[Count Hannibal by Stanley J. Weyman]@TWC D-Link bookCount Hannibal CHAPTER XXVII 16/32
Naturally her eyes went to her husband, her mind to the horror in which she had held him then; and with a kind of shock--perhaps because the last few minutes had shown him in a new light--she compared her old opinion of him with that which, much as she feared him, she now entertained. This afternoon, if ever, within the last few hours, if at all, he had acted in a way to justify that horror and that opinion.

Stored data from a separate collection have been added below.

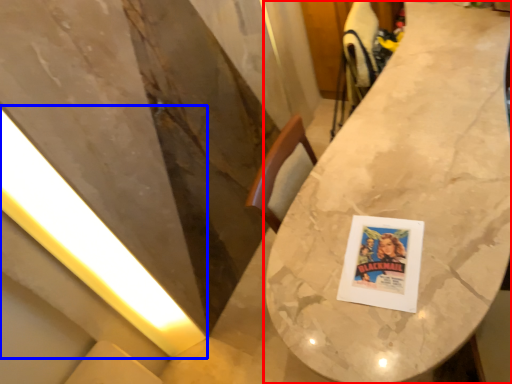 Question: Which of the following is the closest to the observer, table (highlighted by a red box) or light (highlighted by a blue box)?

Choices:
 (A) table
 (B) light

Answer: (A) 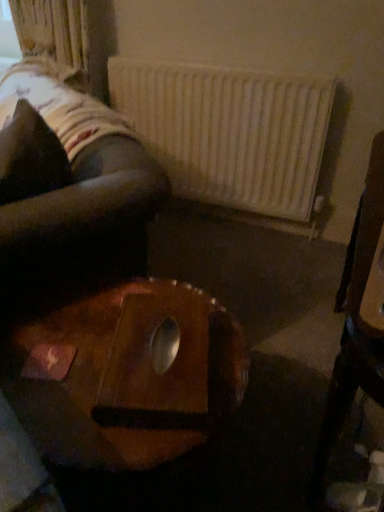 Question: Would you say velvety black pillow at upper left is part of wooden chair at right's contents?

Choices:
 (A) yes
 (B) no

Answer: (B)

Question: Is there a large distance between wooden chair at right and velvety black pillow at upper left?

Choices:
 (A) no
 (B) yes

Answer: (A)

Question: Does wooden chair at right have a larger size compared to velvety black pillow at upper left?

Choices:
 (A) no
 (B) yes

Answer: (B)

Question: From the image's perspective, is wooden chair at right on velvety black pillow at upper left?

Choices:
 (A) no
 (B) yes

Answer: (A)

Question: Does wooden chair at right turn towards velvety black pillow at upper left?

Choices:
 (A) yes
 (B) no

Answer: (A)

Question: Can you confirm if wooden chair at right is smaller than velvety black pillow at upper left?

Choices:
 (A) yes
 (B) no

Answer: (B)

Question: Is white matte radiator at upper center positioned beyond the bounds of wooden table at center?

Choices:
 (A) yes
 (B) no

Answer: (A)

Question: Can you confirm if white matte radiator at upper center is shorter than wooden table at center?

Choices:
 (A) yes
 (B) no

Answer: (B)

Question: Considering the relative sizes of white matte radiator at upper center and wooden table at center in the image provided, is white matte radiator at upper center smaller than wooden table at center?

Choices:
 (A) yes
 (B) no

Answer: (A)

Question: From a real-world perspective, is white matte radiator at upper center on wooden table at center?

Choices:
 (A) no
 (B) yes

Answer: (B)

Question: Is wooden table at center surrounded by white matte radiator at upper center?

Choices:
 (A) no
 (B) yes

Answer: (A)

Question: Is the position of white matte radiator at upper center more distant than that of wooden table at center?

Choices:
 (A) no
 (B) yes

Answer: (B)

Question: Does velvety black pillow at upper left lie behind white matte radiator at upper center?

Choices:
 (A) no
 (B) yes

Answer: (A) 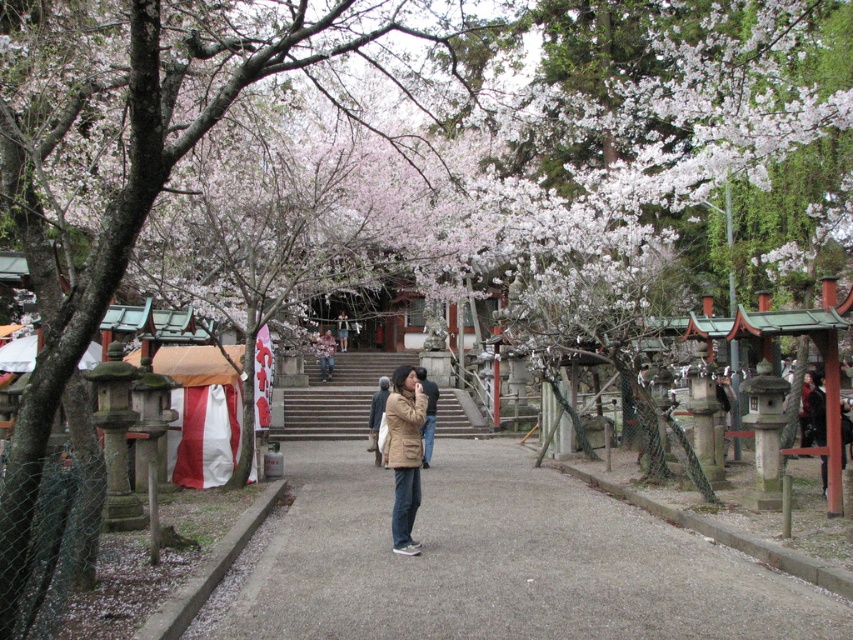 You are a visitor at the shrine and want to know which jacket is shorter between the brown matte jacket at center and the brown leather jacket at center. Which one is shorter?

The brown matte jacket at center is shorter than the brown leather jacket at center. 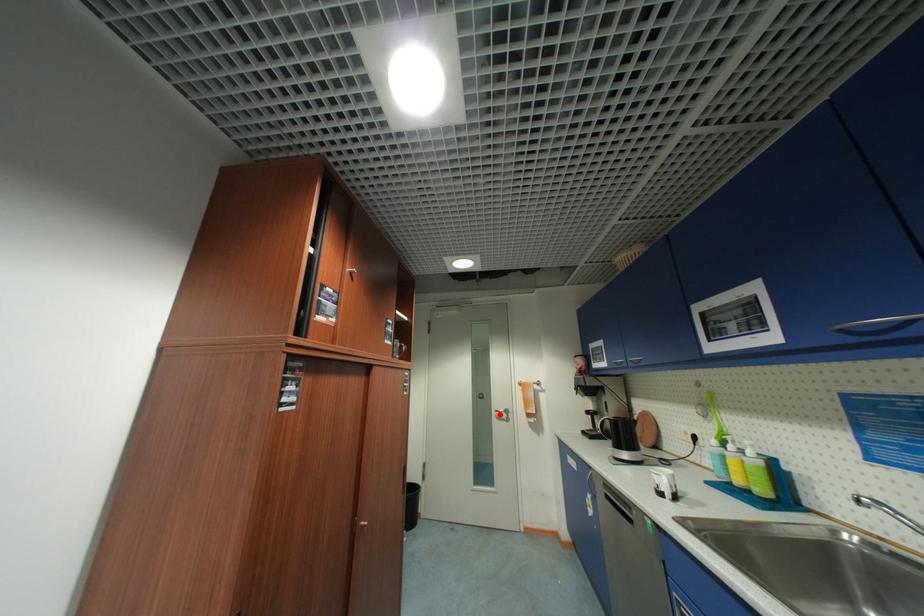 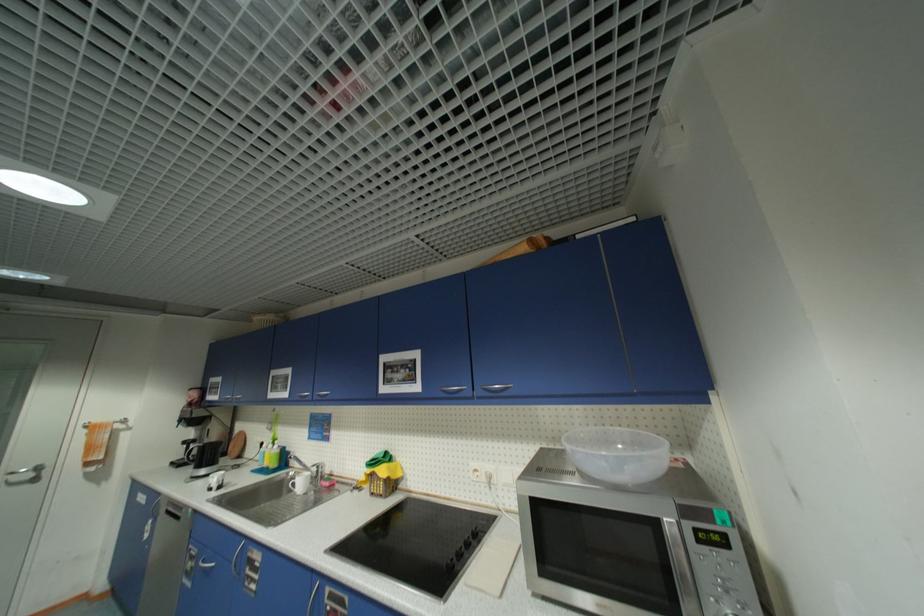 In the second image, find the point that corresponds to the highlighted location in the first image.

(7, 479) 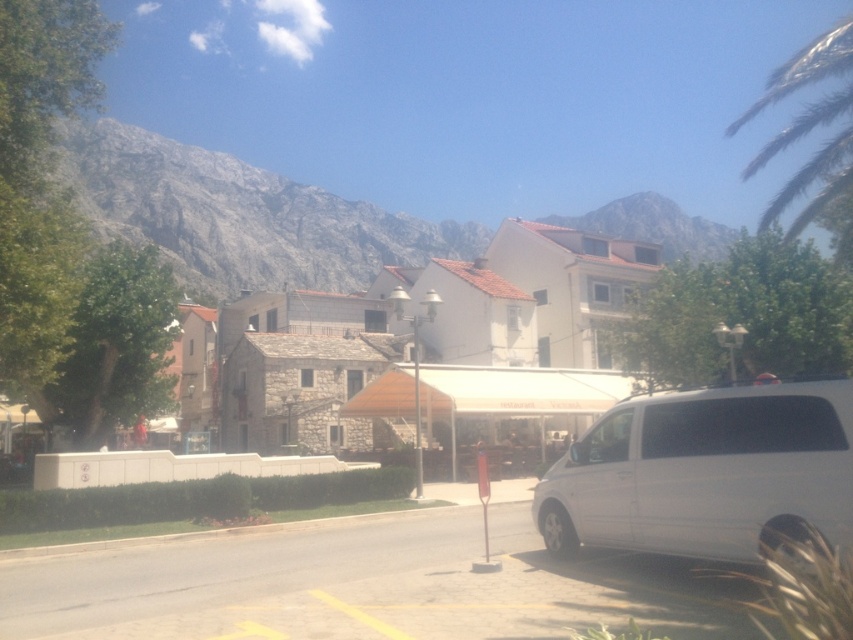 Is the position of white matte minivan at lower right less distant than that of gray rock mountain at upper left?

Yes, white matte minivan at lower right is closer to the viewer.

Can you confirm if white matte minivan at lower right is wider than gray rock mountain at upper left?

No, white matte minivan at lower right is not wider than gray rock mountain at upper left.

The image size is (853, 640). In order to click on white matte minivan at lower right in this screenshot , I will do `click(706, 474)`.

The height and width of the screenshot is (640, 853). Identify the location of white matte minivan at lower right. (706, 474).

Find the location of a particular element. The width and height of the screenshot is (853, 640). white matte minivan at lower right is located at coordinates (706, 474).

Can you confirm if white matte minivan at lower right is thinner than green leafy palm tree at upper right?

Correct, white matte minivan at lower right's width is less than green leafy palm tree at upper right's.

Locate an element on the screen. white matte minivan at lower right is located at coordinates (706, 474).

Which is more to the left, gray rock mountain at upper left or green leafy palm tree at upper right?

gray rock mountain at upper left is more to the left.

Is gray rock mountain at upper left below green leafy palm tree at upper right?

Indeed, gray rock mountain at upper left is positioned under green leafy palm tree at upper right.

Describe the element at coordinates (241, 216) in the screenshot. This screenshot has height=640, width=853. I see `gray rock mountain at upper left` at that location.

Identify the location of gray rock mountain at upper left. (241, 216). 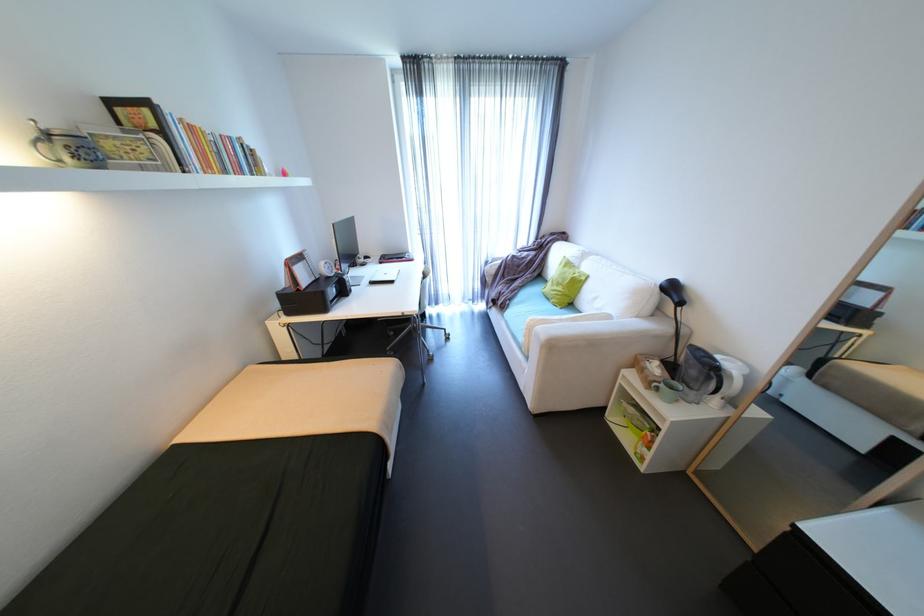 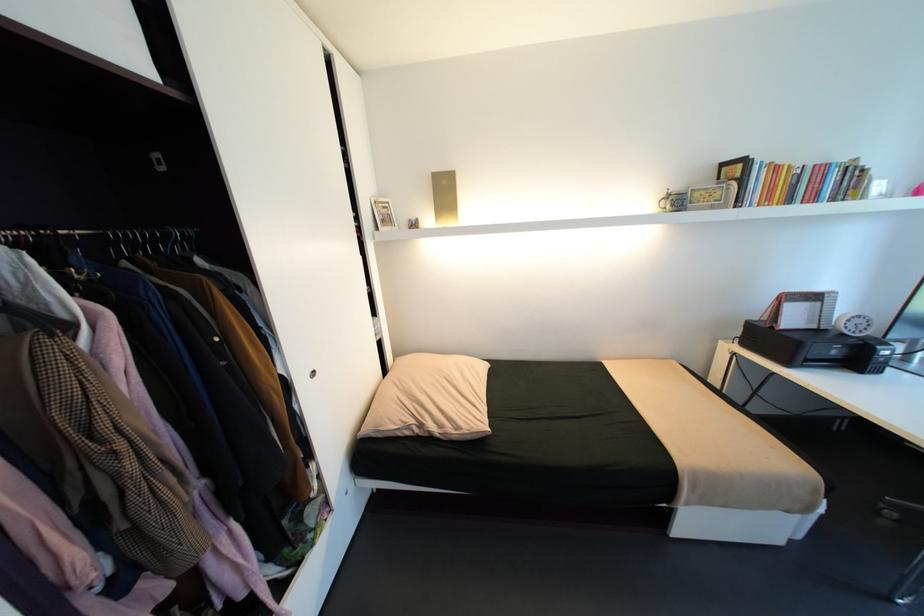 Find the pixel in the second image that matches [50,128] in the first image.

(676, 192) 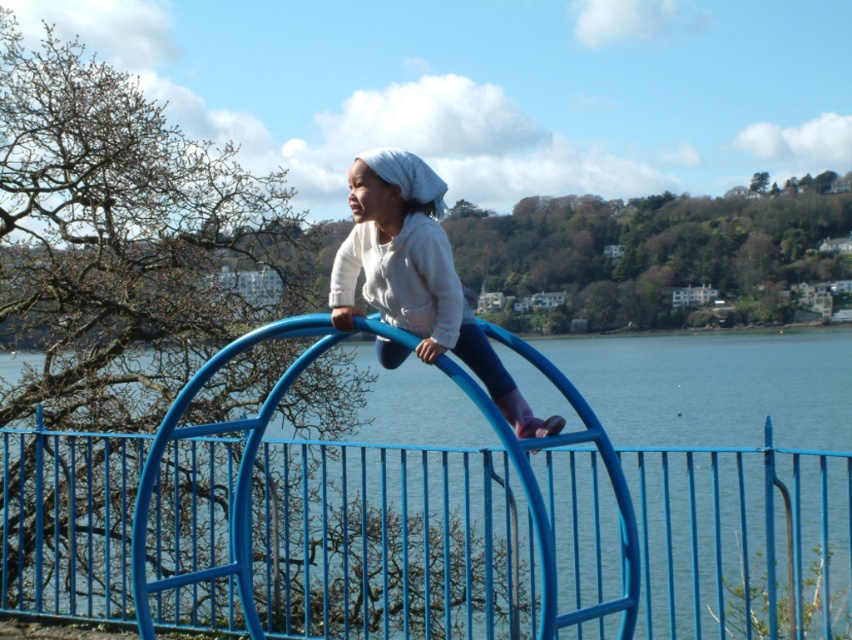 Is blue metal fence at center to the left of matte white hoodie at center from the viewer's perspective?

Indeed, blue metal fence at center is positioned on the left side of matte white hoodie at center.

Looking at this image, is blue metal fence at center below matte white hoodie at center?

Indeed, blue metal fence at center is positioned under matte white hoodie at center.

Is point (639, 500) positioned in front of point (384, 305)?

No.

Find the location of a particular element. blue metal fence at center is located at coordinates (426, 538). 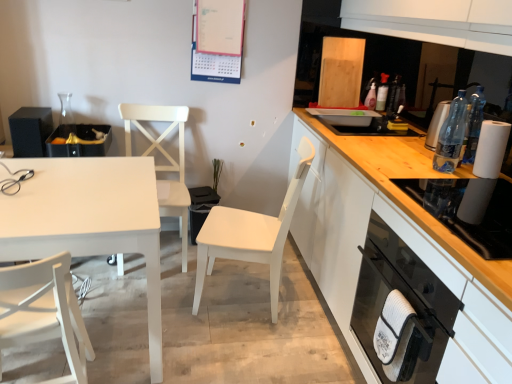 Question: Are matte paperboard calendar at upper center and translucent plastic bottle at upper right, the second bottle positioned from the front, beside each other?

Choices:
 (A) no
 (B) yes

Answer: (A)

Question: Can you confirm if matte paperboard calendar at upper center is positioned to the left of translucent plastic bottle at upper right, the 1th bottle in the top-to-bottom sequence?

Choices:
 (A) no
 (B) yes

Answer: (B)

Question: From the image's perspective, would you say matte paperboard calendar at upper center is positioned over translucent plastic bottle at upper right, the second bottle positioned from the front?

Choices:
 (A) yes
 (B) no

Answer: (A)

Question: Is translucent plastic bottle at upper right, the 1th bottle in the top-to-bottom sequence, located within matte paperboard calendar at upper center?

Choices:
 (A) yes
 (B) no

Answer: (B)

Question: Does matte paperboard calendar at upper center have a smaller size compared to translucent plastic bottle at upper right, the second bottle positioned from the front?

Choices:
 (A) yes
 (B) no

Answer: (B)

Question: Is matte paperboard calendar at upper center facing away from translucent plastic bottle at upper right, the second bottle positioned from the front?

Choices:
 (A) no
 (B) yes

Answer: (A)

Question: From a real-world perspective, is black glass oven at lower right beneath matte paperboard calendar at upper center?

Choices:
 (A) no
 (B) yes

Answer: (B)

Question: From the image's perspective, is black glass oven at lower right under matte paperboard calendar at upper center?

Choices:
 (A) yes
 (B) no

Answer: (A)

Question: Can you confirm if black glass oven at lower right is shorter than matte paperboard calendar at upper center?

Choices:
 (A) no
 (B) yes

Answer: (A)

Question: Is black glass oven at lower right facing towards matte paperboard calendar at upper center?

Choices:
 (A) no
 (B) yes

Answer: (A)

Question: Is black glass oven at lower right to the left of matte paperboard calendar at upper center from the viewer's perspective?

Choices:
 (A) no
 (B) yes

Answer: (A)

Question: Does black glass oven at lower right have a larger size compared to matte paperboard calendar at upper center?

Choices:
 (A) no
 (B) yes

Answer: (B)

Question: Is black matte speaker at left, placed as the third appliance when sorted from front to back, at the back of clear plastic bottle at right, the second bottle in the top-to-bottom sequence?

Choices:
 (A) yes
 (B) no

Answer: (B) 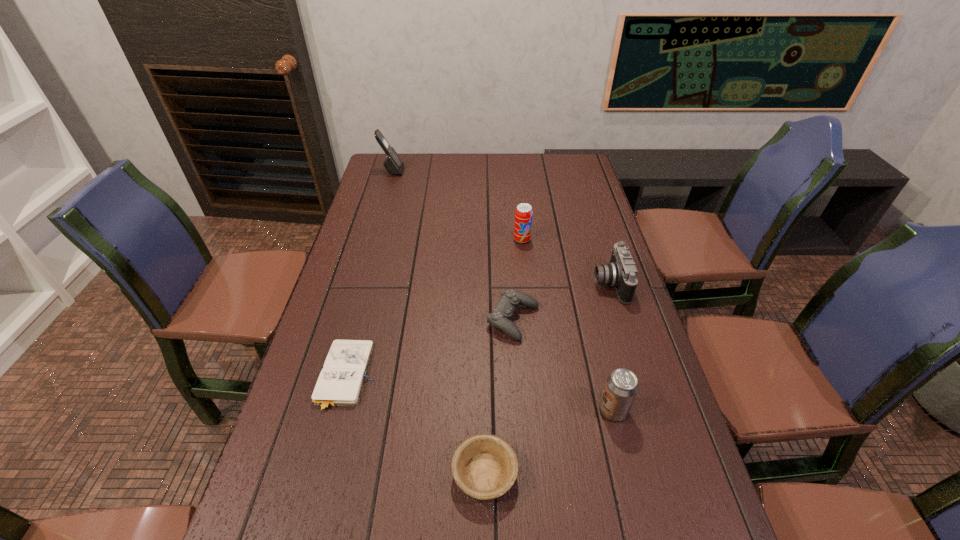 Find the location of a particular element. cellular telephone is located at coordinates (394, 165).

Identify the location of the farthest object. (394, 165).

At what (x,y) coordinates should I click in order to perform the action: click on soda can. Please return your answer as a coordinate pair (x, y). Looking at the image, I should click on (523, 214).

Locate an element on the screen. the sixth object from left to right is located at coordinates (621, 387).

Where is `the rightmost object`? the rightmost object is located at coordinates (621, 272).

The width and height of the screenshot is (960, 540). Identify the location of the third shortest object. (500, 317).

The width and height of the screenshot is (960, 540). I want to click on bowl, so click(x=484, y=466).

Find the location of `the second shortest object`. the second shortest object is located at coordinates (x=484, y=466).

The width and height of the screenshot is (960, 540). Find the location of `notebook`. notebook is located at coordinates (340, 382).

At what (x,y) coordinates should I click in order to perform the action: click on free space located 0.360m on the front-facing side of the tallest object. Please return your answer as a coordinate pair (x, y). This screenshot has width=960, height=540. Looking at the image, I should click on (492, 171). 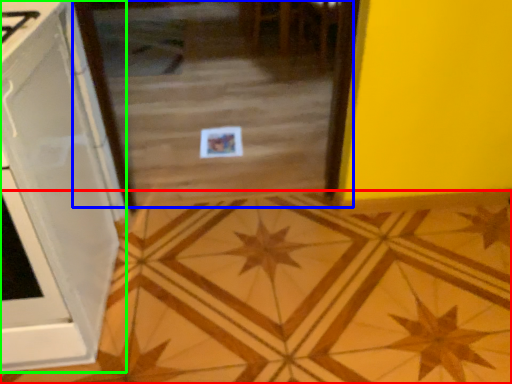 Question: Considering the real-world distances, which object is closest to ceramic tile (highlighted by a red box)? glass door (highlighted by a blue box) or cabinetry (highlighted by a green box).

Choices:
 (A) glass door
 (B) cabinetry

Answer: (B) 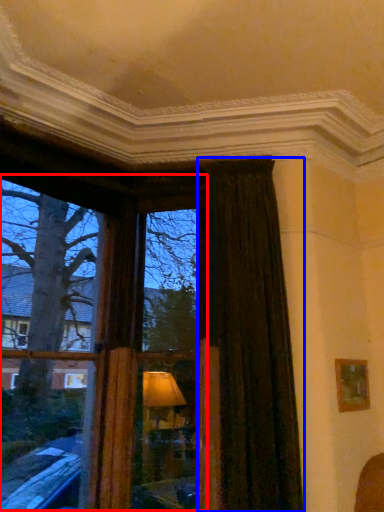 Question: Which object is further to the camera taking this photo, bay window (highlighted by a red box) or curtain (highlighted by a blue box)?

Choices:
 (A) bay window
 (B) curtain

Answer: (B) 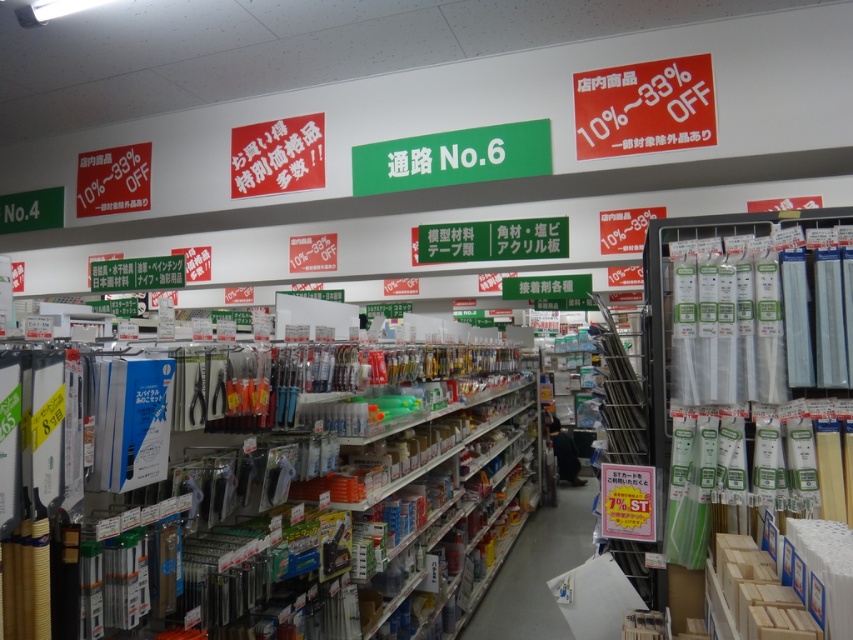 You are a customer in the store looking at the clear plastic tubes at right and the white paper sign at upper right. Which object is closer to you?

The clear plastic tubes at right is in front of the white paper sign at upper right, so it is closer to you.

You are a customer in the store and want to find the clear plastic tubes at right. Based on the store layout, where should you look in the aisle?

The clear plastic tubes at right are located at point (x=752, y=396) in the aisle.

From the picture: You are standing in Aisle 6 of the store and want to reach a point that is 5.58 feet away from you. Can you confirm if the point at coordinates (712, 240) is exactly 5.58 feet away from your current position?

Yes, the point at coordinates (712, 240) is exactly 5.58 feet away from your current position according to the provided information. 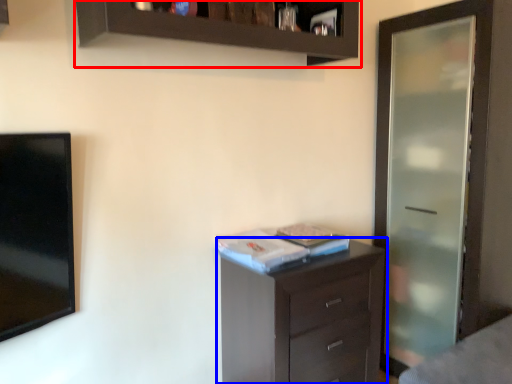 Question: Which point is further to the camera, cupboard (highlighted by a red box) or chest of drawers (highlighted by a blue box)?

He had treated her--brutally; he had insulted and threatened her, had almost struck her. And yet--and yet Madame felt that she had moved so far from the point which she had once occupied that the old attitude was hard to understand. Hardly could she believe that it was on this man, much as she still dreaded him, that she had looked with those feelings of repulsion. She was still gazing at him with eyes which strove to see two men in one, when he turned from the window.
Absorbed in thought, she had forgotten her occupation, and stood, the towel suspended in her half-dried hands. Before she knew what he was doing he was at her side; he bade the woman hold the bowl, and he rinsed his hands.
Then he turned, and without looking at the Countess, he dried his hands on the farther end of the towel which she was still using. She blushed faintly.
A something in the act, more intimate and more familiar than had ever marked their intercourse, set her blood running strangely.